On the sixth day, Rutan and Yeager noticed that the oil warning light for the rear engine flashed. Rutan had taken a quart of oil out of the engine instead of putting it in, by turning the hand crank the wrong direction. The problem was diagnosed quickly, and the oil was cranked back in. Immediately, the crew placed the airplane in a nose-down attitude to increase the air flow into the cooling ramps. After two hours, the temperature of the engine returned to the normal range. On day seven, severe turbulence from a thunderstorm in the South Atlantic forced Voyager into a ninety-degree bank, and both pilots experienced considerable discomfort.

When Rutan and Yeager were just a short distance from home on day nine, off the west coast of Baja California, the rear engine ceased running. The front engine was not running at the time—it had been kept as a backup system—and the aircraft lost more than 1,500 meters (about 4,900 feet) in altitude before the copilots got the front engine started. The problem was aggravated by the gravity-activated fuel flow when levels of fuel remaining in the tanks were low. A specially designed eight-to-one valve was used to control the fuel tank switching and proved essential at this stage of the flight.

Finally, on December 23, 1986, at 8:05 a.m., after a journey that lasted nine days, three minutes, and forty-four seconds, Voyager landed at Edwards Air Force Base before thousands of well-wishers. Only 48 kilograms (about 106 pounds) of fuel remained on board.

Significance

Voyager was the first airplane to fly around the world without landing or refueling; the official distance traveled in the trip was 40,212 kilometers (almost 24,987 miles). Other achievements of the flight were also notable, such as the time of nine days and the copilots’ success in facing a variety of extreme weather conditions in perhaps the lowest-powered aircraft for its weight ever constructed, especially given that they flew while cramped together in a small horizontal phone-booth-sized cabin.

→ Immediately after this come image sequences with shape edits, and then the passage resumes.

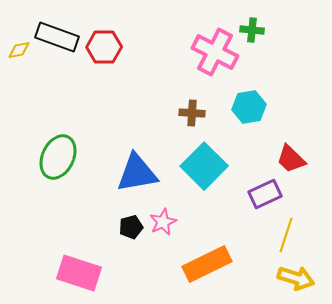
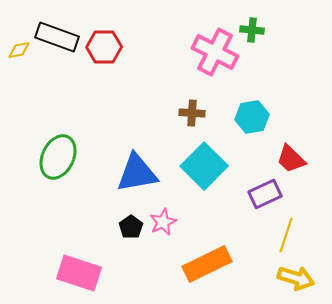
cyan hexagon: moved 3 px right, 10 px down
black pentagon: rotated 20 degrees counterclockwise
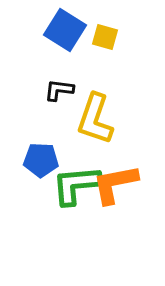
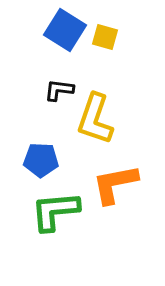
green L-shape: moved 21 px left, 26 px down
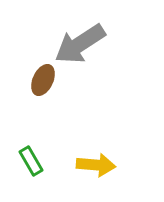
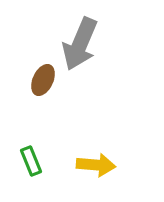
gray arrow: rotated 34 degrees counterclockwise
green rectangle: rotated 8 degrees clockwise
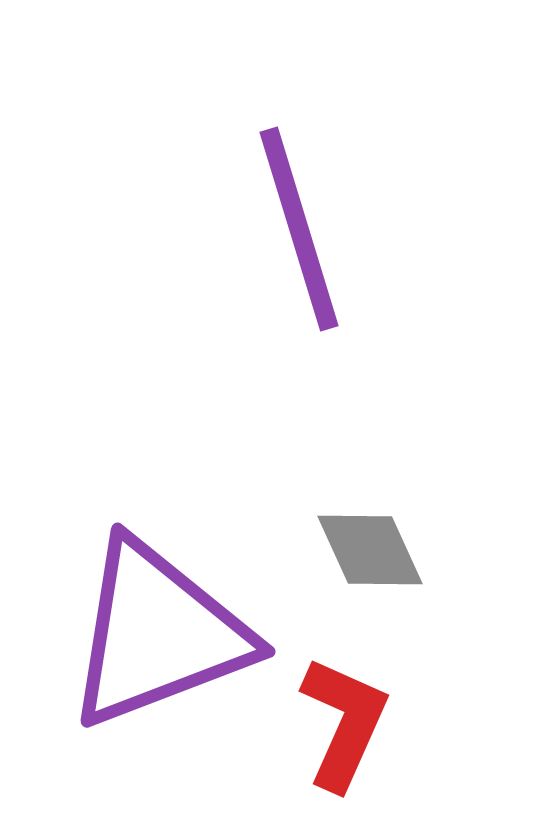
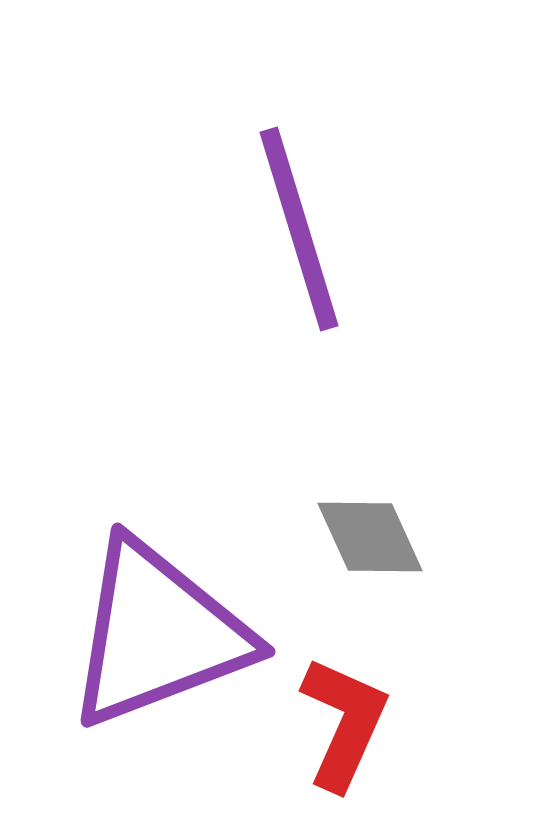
gray diamond: moved 13 px up
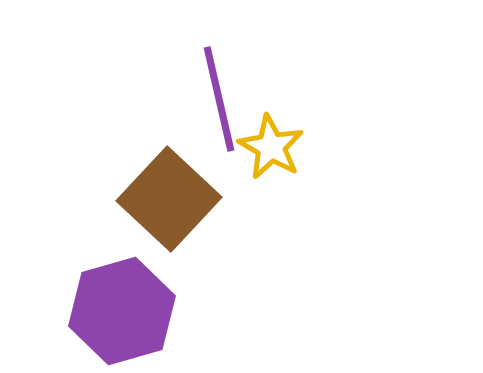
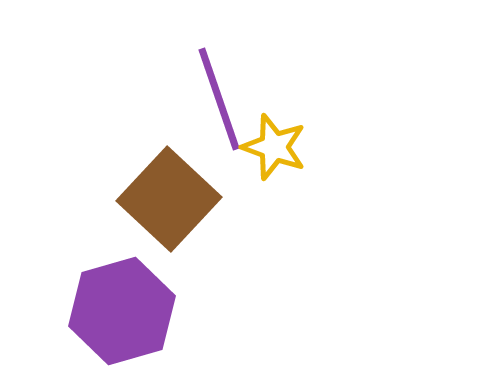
purple line: rotated 6 degrees counterclockwise
yellow star: moved 3 px right; rotated 10 degrees counterclockwise
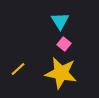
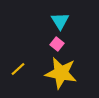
pink square: moved 7 px left
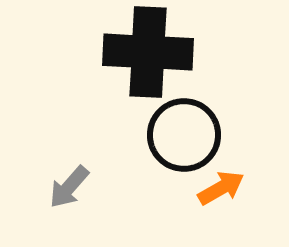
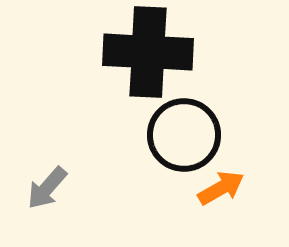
gray arrow: moved 22 px left, 1 px down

To achieve this flight, the designers had to build the most highly loaded (overall weight divided by wing area) and lightest wing ever built. Because the airplane was designed to fly slowly, the aspect ratio (wingspan divided by average chord or width) was designed to minimize the lift drag. Exotic building materials of carbon fiber and epoxy sandwich skins used on the wing and airframe greatly lessened the overall weight. The resulting wing was touted as the strongest of its type ever built, able to bend about thirty degrees from the horizontal. The experimental canard-boom, another unique design of the aircraft, helped to solve difficult structural problems. The boom fuel weight was situated ahead of the wings, as additional lift in the front and was provided by the canard surface. The booms of cylindrical shape had a greater volume to wetted area (exposed to airflow) than a wing, and their presence was less of a hindrance for both drag and structural weight. Because Voyager was so radically different in design concept from other aircraft, direct commercial or military spin-offs were not immediately forthcoming, but there was interest in using the carbon-honeycomb materials used in Voyager in the building of long-range transport and reconnaissance aircraft.

Public interest in the flight was greater than expected. Long before the round-the-world flight took off, while Voyager was in the testing phase, the news media carried almost daily reports about the airplane and its crew. Initially, the project depended on grassroots support; the designers solicited small donations from any aviation enthusiasts who were willing to contribute. As the project grew, so did the numbers of engineering and technical personnel involved. This was important in the latter stages of the project, when major aircraft and avionics companies agreed to help. Hartzell Propeller, Hartzell Propeller for example, provided the engineering for the new propeller shapes. Each propeller required sixteen different airfoil sections, which were carved by a computer-directed milling machine.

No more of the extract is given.